La Simplicité (Simplicity), 1759
Jean-Baptiste Greuze, French
Jean-Baptiste Greuze achieved fame for his morally uplifting multi-figure narrative paintings, but he was equally adept depicting single figures—usually young women or children—in a pastoral vein, as in La Simplicité. This painting shows a girl pulling petals off a daisy in a ritual of “he loves me, he loves me not.” Skillfully capturing the nuances of emotion at the dawning prospect of love, Greuze works within the oval shape of the canvas to lay stress upon the smooth curves of the girl’s face, brows, and hair ribbons, her straw hat, and cupped hands. The refinement of tones is seen in the transparency of the girl’s porcelain flesh, and the fluid brushwork of the creamy white costume, with its active play of delicate folds of fabric. The romantic sentiment and decorative style of La Simplicité are typical of French court painting of the ancien régime.
La Simplicité was once in the collection of Madame de Pompadour, the official chief mistress of King Louis XV. New research has determined that she received La Simplicité as a gift from her friend, Madame Marie Thérèse Geoffrin, who commissioned the painting and whose famous salon was a gathering place for leading intellectuals and artists of the French Enlightenment. Pompadour’s brother, the Marquis de Marigny, commissioned another painting from Greuze, Shepherd Holding a Flower (Petit Palais, Paris), as a pair to the Kimbell painting. To balance the narrative of La Simplicité, he painted a shepherd boy holding a fragile dandelion and pensively making a wish for his love to be reciprocated. Greuze received that commission a few years after painting La Simplicité but did not deliver it to Madame de Pompadour until 1761.
Adult: La Simplicité (Simplicity)
Adult: La Simplicité (Simplicity), Clothing
Marie Thérèse Rodet Geoffrin née Rodet [1699–1777], Paris, before November 1759;
given to Jeanne-Antoinette Poisson, marquise de Pompadour [1721–1764], Versailles, by November 1759;
by inheritance, with its pendant, The Young Shepherd, to her brother, Abel-François Poisson de Vandières, marquis de Marigny and Menars [1727–1781], Paris;
(his sale, Paris, 18 March–6 April 1782, no. 43);
purchased, with its pendant, for 2399 livres 19 sols by François-Antoine Robit [b. c. 1743/44].

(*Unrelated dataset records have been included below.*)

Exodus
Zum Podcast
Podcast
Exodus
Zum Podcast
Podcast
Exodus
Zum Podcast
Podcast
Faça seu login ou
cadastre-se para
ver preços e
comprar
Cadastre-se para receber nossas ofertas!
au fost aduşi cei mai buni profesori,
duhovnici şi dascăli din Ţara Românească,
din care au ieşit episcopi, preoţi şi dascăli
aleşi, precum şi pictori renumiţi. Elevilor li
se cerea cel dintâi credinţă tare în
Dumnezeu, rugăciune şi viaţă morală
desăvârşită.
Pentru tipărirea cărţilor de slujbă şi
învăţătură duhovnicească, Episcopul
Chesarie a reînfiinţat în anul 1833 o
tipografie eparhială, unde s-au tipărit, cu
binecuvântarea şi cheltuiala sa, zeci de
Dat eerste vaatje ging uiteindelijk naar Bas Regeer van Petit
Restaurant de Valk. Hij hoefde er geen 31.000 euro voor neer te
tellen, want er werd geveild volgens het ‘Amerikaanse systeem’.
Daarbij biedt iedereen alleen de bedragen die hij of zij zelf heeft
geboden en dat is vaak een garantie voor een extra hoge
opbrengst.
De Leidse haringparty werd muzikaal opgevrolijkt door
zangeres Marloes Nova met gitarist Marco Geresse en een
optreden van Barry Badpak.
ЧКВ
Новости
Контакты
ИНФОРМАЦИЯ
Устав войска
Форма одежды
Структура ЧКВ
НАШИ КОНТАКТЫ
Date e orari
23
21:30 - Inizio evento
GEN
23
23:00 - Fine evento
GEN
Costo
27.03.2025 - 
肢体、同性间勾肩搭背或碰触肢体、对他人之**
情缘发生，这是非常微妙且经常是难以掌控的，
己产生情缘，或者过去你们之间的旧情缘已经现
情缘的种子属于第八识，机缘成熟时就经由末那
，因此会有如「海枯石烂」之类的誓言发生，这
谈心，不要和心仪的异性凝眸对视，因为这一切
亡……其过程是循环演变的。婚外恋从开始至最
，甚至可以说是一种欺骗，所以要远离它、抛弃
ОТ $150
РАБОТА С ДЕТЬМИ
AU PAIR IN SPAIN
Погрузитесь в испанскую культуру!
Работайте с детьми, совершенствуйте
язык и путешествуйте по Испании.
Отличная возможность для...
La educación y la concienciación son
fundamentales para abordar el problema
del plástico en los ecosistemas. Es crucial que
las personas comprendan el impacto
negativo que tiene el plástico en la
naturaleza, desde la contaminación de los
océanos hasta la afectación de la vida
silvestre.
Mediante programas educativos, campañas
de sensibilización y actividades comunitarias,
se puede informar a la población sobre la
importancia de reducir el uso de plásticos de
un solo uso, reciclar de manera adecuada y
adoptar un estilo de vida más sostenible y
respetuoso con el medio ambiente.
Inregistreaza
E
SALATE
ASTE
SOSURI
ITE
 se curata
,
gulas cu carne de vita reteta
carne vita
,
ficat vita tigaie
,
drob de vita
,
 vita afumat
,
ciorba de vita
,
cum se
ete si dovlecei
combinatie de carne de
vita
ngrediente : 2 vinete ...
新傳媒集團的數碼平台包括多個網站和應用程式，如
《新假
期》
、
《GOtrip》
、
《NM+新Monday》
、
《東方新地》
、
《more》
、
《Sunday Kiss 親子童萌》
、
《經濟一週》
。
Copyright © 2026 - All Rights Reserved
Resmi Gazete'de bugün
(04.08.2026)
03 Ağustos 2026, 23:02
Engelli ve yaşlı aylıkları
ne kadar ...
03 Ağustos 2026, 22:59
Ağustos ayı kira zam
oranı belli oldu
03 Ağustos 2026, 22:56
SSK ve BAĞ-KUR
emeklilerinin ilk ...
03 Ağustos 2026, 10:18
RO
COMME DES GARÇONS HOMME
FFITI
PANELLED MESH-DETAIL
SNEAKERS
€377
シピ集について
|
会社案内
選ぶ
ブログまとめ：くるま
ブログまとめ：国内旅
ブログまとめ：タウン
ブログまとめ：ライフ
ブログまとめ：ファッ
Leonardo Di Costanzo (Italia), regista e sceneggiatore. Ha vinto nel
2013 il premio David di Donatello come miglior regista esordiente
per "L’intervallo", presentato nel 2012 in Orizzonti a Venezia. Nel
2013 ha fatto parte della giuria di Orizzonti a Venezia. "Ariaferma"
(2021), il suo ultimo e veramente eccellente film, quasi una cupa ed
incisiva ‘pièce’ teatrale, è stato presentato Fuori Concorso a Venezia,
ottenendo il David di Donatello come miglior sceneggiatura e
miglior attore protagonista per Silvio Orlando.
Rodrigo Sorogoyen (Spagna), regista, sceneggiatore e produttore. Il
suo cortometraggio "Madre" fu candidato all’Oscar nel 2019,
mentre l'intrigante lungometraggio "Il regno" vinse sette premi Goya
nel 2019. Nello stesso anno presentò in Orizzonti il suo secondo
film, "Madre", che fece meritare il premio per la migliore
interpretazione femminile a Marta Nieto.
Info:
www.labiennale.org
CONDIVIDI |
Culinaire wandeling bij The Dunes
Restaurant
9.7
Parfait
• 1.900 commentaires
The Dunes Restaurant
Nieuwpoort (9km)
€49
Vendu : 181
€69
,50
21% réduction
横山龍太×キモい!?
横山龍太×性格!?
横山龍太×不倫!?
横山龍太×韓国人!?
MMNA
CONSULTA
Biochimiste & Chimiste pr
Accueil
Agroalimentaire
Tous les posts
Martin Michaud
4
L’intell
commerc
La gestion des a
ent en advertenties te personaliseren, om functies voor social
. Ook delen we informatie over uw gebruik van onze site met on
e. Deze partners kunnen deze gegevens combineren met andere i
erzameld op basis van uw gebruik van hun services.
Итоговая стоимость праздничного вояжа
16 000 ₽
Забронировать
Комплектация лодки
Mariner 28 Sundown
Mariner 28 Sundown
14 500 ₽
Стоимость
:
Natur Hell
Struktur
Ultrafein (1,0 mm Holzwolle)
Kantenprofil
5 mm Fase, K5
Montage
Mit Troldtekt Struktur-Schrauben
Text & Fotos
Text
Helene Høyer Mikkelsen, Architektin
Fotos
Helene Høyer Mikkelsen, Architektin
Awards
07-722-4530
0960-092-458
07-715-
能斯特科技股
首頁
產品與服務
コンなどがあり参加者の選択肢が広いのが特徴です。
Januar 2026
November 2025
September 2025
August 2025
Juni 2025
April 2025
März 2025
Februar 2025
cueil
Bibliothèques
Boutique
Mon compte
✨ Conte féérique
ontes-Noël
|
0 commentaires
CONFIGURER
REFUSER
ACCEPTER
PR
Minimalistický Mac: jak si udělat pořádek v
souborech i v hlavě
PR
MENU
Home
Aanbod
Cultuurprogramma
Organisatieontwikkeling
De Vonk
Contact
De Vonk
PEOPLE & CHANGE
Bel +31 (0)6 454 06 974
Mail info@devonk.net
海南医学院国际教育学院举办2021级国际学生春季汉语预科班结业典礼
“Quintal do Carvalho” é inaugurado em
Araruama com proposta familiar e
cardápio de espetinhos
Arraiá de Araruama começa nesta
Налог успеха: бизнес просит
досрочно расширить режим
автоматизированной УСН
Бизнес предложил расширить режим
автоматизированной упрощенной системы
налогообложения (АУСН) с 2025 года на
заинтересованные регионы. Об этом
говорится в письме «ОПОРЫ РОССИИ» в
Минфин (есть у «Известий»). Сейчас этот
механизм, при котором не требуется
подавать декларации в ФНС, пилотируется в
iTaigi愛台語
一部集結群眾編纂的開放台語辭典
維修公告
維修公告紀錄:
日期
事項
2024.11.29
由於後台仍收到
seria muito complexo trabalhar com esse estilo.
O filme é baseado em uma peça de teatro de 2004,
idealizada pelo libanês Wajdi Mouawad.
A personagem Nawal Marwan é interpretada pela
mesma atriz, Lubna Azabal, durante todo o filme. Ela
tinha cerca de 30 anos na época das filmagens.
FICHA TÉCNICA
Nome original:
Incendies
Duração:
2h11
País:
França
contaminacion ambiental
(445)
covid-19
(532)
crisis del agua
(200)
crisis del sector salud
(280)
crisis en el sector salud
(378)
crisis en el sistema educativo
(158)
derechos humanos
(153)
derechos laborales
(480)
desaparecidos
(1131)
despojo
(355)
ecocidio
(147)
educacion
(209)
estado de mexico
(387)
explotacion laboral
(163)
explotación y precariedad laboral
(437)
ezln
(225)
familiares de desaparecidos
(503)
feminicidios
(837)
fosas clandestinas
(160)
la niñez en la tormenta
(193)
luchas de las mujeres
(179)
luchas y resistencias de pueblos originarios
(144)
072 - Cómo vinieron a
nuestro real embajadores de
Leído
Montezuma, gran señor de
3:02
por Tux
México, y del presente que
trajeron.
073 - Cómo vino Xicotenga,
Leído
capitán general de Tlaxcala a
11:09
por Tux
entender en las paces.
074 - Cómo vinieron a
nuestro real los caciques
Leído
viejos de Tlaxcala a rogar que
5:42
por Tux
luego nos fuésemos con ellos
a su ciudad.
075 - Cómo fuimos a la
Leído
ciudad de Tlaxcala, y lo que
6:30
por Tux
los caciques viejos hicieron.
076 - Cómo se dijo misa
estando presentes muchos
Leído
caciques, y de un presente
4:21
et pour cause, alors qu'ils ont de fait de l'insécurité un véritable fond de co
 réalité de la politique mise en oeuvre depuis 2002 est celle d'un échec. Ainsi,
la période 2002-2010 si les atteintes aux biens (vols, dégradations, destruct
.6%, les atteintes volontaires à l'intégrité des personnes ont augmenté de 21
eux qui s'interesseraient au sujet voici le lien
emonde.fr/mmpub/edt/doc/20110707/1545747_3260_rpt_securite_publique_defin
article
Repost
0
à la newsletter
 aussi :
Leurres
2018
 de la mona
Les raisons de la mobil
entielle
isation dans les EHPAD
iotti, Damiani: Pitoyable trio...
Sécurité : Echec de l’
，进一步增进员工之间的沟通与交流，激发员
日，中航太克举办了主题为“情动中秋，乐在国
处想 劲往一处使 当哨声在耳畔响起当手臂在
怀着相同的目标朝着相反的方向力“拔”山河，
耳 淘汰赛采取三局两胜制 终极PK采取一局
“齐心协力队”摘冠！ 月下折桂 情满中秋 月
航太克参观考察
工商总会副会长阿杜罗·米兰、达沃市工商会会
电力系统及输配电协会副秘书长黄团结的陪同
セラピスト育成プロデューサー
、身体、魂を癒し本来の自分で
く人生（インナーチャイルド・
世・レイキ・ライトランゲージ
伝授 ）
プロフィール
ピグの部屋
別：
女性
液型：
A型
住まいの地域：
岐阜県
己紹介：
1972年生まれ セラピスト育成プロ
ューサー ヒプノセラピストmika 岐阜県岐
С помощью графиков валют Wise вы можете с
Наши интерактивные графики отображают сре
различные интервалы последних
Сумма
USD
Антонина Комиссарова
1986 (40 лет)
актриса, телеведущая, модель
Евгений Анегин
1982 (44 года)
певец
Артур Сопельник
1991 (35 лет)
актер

Comte Hyacinthe-François-Joseph d'Espinoy [1764–1848], Paris;
(his sale, Versailles, 4–9 February 1850, no. 934);
purchased, with its pendant, no. 935, for 615 francs by “Ward”, possibly a dealer or agent.
Baron Édouard (Alphonse James) de Rothschild [1868–1949], Paris;
confiscated by Nazi forces; taken to the Jeu de Paume, Paris; removed to Alt Aussee, Austria;
recovered by allied forces and shipped to the Munich Central Collecting Point on June 29, 1945, and released from MCCP and shipped to France October 7, 1945;
returned to Rothschild family;
Baroness Édouard (Germaine Alice Halphen) de Rothschild [1884–1975], Paris;
Baron Edmond (Adolphe Maurice Jules Jacques) de Rothschild [1926–1997], Château de Prégny, Geneva, Switzerland;
purchased through (French & Company, Inc., New York) by the Kimbell Art Foundation, Fort Worth, 1985.